Give the listing again, word for word.

• _DATA IN THIS EXERCISE_

_ _ _ _

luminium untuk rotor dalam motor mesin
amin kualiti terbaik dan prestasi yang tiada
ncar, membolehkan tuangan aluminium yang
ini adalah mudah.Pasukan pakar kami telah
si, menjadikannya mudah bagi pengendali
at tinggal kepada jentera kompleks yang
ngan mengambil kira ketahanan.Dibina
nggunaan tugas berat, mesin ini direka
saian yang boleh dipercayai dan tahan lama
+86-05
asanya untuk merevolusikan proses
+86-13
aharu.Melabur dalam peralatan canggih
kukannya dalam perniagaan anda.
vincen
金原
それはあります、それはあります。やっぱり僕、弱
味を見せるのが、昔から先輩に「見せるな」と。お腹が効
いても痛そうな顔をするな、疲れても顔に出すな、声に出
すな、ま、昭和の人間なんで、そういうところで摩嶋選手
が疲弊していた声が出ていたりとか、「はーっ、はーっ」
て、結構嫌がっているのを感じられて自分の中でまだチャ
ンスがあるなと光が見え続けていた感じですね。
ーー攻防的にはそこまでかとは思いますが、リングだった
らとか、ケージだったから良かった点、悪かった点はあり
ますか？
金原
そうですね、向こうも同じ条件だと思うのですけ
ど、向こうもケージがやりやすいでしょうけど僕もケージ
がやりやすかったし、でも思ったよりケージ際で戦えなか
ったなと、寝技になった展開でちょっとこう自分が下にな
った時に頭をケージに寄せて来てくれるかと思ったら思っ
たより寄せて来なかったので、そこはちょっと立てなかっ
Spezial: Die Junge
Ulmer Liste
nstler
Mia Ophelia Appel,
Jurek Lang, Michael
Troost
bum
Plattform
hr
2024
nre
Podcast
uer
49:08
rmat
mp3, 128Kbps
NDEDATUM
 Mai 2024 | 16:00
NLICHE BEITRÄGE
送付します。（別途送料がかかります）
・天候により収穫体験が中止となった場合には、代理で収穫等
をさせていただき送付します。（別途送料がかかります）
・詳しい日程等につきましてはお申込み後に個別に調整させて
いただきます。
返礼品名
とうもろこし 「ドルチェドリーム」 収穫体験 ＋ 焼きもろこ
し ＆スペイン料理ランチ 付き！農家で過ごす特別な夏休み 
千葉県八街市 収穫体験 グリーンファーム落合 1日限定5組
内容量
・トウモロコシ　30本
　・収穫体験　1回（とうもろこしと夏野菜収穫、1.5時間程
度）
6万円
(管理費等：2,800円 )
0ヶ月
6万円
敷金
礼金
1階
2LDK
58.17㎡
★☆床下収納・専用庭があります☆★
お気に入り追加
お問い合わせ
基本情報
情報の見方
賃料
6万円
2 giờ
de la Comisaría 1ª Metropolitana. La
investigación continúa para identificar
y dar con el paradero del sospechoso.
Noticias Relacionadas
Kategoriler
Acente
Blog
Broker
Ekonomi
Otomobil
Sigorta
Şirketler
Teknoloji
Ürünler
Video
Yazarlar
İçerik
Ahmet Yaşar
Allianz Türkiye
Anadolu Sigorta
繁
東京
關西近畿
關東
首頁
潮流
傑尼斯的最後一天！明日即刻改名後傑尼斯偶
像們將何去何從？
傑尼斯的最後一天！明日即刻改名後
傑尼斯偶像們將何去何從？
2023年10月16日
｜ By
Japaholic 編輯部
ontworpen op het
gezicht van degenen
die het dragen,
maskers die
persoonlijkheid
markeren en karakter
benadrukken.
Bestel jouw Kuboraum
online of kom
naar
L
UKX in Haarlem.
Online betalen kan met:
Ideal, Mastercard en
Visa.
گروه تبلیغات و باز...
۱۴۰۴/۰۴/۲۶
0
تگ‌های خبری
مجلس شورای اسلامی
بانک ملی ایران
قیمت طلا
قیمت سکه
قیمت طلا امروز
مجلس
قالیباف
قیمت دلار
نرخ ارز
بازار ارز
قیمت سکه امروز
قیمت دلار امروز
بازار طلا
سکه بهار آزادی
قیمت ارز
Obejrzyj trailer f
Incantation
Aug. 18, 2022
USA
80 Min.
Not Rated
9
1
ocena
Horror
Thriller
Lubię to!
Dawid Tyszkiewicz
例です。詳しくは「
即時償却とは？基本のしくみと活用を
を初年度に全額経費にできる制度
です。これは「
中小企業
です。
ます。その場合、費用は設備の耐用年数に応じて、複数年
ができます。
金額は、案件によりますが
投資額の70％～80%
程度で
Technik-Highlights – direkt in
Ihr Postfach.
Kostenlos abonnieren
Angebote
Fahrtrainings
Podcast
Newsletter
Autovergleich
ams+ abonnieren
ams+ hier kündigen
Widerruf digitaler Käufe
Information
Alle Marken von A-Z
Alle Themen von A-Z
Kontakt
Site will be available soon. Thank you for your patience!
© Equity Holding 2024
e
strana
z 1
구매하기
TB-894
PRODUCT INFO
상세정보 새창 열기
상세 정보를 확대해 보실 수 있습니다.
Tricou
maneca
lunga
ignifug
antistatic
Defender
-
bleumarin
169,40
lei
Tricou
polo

_ _ _ _

• _SOLUTION TO THIS TASK_
luminium untuk rotor dalam motor mesin
amin kualiti terbaik dan prestasi yang tiada
ncar, membolehkan tuangan aluminium yang
ini adalah mudah.Pasukan pakar kami telah
si, menjadikannya mudah bagi pengendali
at tinggal kepada jentera kompleks yang
ngan mengambil kira ketahanan.Dibina
nggunaan tugas berat, mesin ini direka
saian yang boleh dipercayai dan tahan lama
+86-05
asanya untuk merevolusikan proses
+86-13
aharu.Melabur dalam peralatan canggih
kukannya dalam perniagaan anda.
vincen
金原
それはあります、それはあります。やっぱり僕、弱
味を見せるのが、昔から先輩に「見せるな」と。お腹が効
いても痛そうな顔をするな、疲れても顔に出すな、声に出
すな、ま、昭和の人間なんで、そういうところで摩嶋選手
が疲弊していた声が出ていたりとか、「はーっ、はーっ」
て、結構嫌がっているのを感じられて自分の中でまだチャ
ンスがあるなと光が見え続けていた感じですね。
ーー攻防的にはそこまでかとは思いますが、リングだった
らとか、ケージだったから良かった点、悪かった点はあり
ますか？
金原
そうですね、向こうも同じ条件だと思うのですけ
ど、向こうもケージがやりやすいでしょうけど僕もケージ
がやりやすかったし、でも思ったよりケージ際で戦えなか
ったなと、寝技になった展開でちょっとこう自分が下にな
った時に頭をケージに寄せて来てくれるかと思ったら思っ
たより寄せて来なかったので、そこはちょっと立てなかっ
Spezial: Die Junge
Ulmer Liste
nstler
Mia Ophelia Appel,
Jurek Lang, Michael
Troost
bum
Plattform
hr
2024
nre
Podcast
uer
49:08
rmat
mp3, 128Kbps
NDEDATUM
 Mai 2024 | 16:00
NLICHE BEITRÄGE
送付します。（別途送料がかかります）
・天候により収穫体験が中止となった場合には、代理で収穫等
をさせていただき送付します。（別途送料がかかります）
・詳しい日程等につきましてはお申込み後に個別に調整させて
いただきます。
返礼品名
とうもろこし 「ドルチェドリーム」 収穫体験 ＋ 焼きもろこ
し ＆スペイン料理ランチ 付き！農家で過ごす特別な夏休み 
千葉県八街市 収穫体験 グリーンファーム落合 1日限定5組
内容量
・トウモロコシ　30本
　・収穫体験　1回（とうもろこしと夏野菜収穫、1.5時間程
度）
6万円
(管理費等：2,800円 )
0ヶ月
6万円
敷金
礼金
1階
2LDK
58.17㎡
★☆床下収納・専用庭があります☆★
お気に入り追加
お問い合わせ
基本情報
情報の見方
賃料
6万円
2 giờ
de la Comisaría 1ª Metropolitana. La
investigación continúa para identificar
y dar con el paradero del sospechoso.
Noticias Relacionadas
Kategoriler
Acente
Blog
Broker
Ekonomi
Otomobil
Sigorta
Şirketler
Teknoloji
Ürünler
Video
Yazarlar
İçerik
Ahmet Yaşar
Allianz Türkiye
Anadolu Sigorta
繁
東京
關西近畿
關東
首頁
潮流
傑尼斯的最後一天！明日即刻改名後傑尼斯偶
像們將何去何從？
傑尼斯的最後一天！明日即刻改名後
傑尼斯偶像們將何去何從？
2023年10月16日
｜ By
Japaholic 編輯部
ontworpen op het
gezicht van degenen
die het dragen,
maskers die
persoonlijkheid
markeren en karakter
benadrukken.
Bestel jouw Kuboraum
online of kom
naar
L
UKX in Haarlem.
Online betalen kan met:
Ideal, Mastercard en
Visa.
گروه تبلیغات و باز...
۱۴۰۴/۰۴/۲۶
0
تگ‌های خبری
مجلس شورای اسلامی
بانک ملی ایران
قیمت طلا
قیمت سکه
قیمت طلا امروز
مجلس
قالیباف
قیمت دلار
نرخ ارز
بازار ارز
قیمت سکه امروز
قیمت دلار امروز
بازار طلا
سکه بهار آزادی
قیمت ارز
Obejrzyj trailer f
Incantation
Aug. 18, 2022
USA
80 Min.
Not Rated
9
1
ocena
Horror
Thriller
Lubię to!
Dawid Tyszkiewicz
例です。詳しくは「
即時償却とは？基本のしくみと活用を
を初年度に全額経費にできる制度
です。これは「
中小企業
です。
ます。その場合、費用は設備の耐用年数に応じて、複数年
ができます。
金額は、案件によりますが
投資額の70％～80%
程度で
Technik-Highlights – direkt in
Ihr Postfach.
Kostenlos abonnieren
Angebote
Fahrtrainings
Podcast
Newsletter
Autovergleich
ams+ abonnieren
ams+ hier kündigen
Widerruf digitaler Käufe
Information
Alle Marken von A-Z
Alle Themen von A-Z
Kontakt
Site will be available soon. Thank you for your patience!
© Equity Holding 2024
e
strana
z 1
구매하기
TB-894
PRODUCT INFO
상세정보 새창 열기
상세 정보를 확대해 보실 수 있습니다.
Tricou
maneca
lunga
ignifug
antistatic
Defender
-
bleumarin
169,40
lei
Tricou
polo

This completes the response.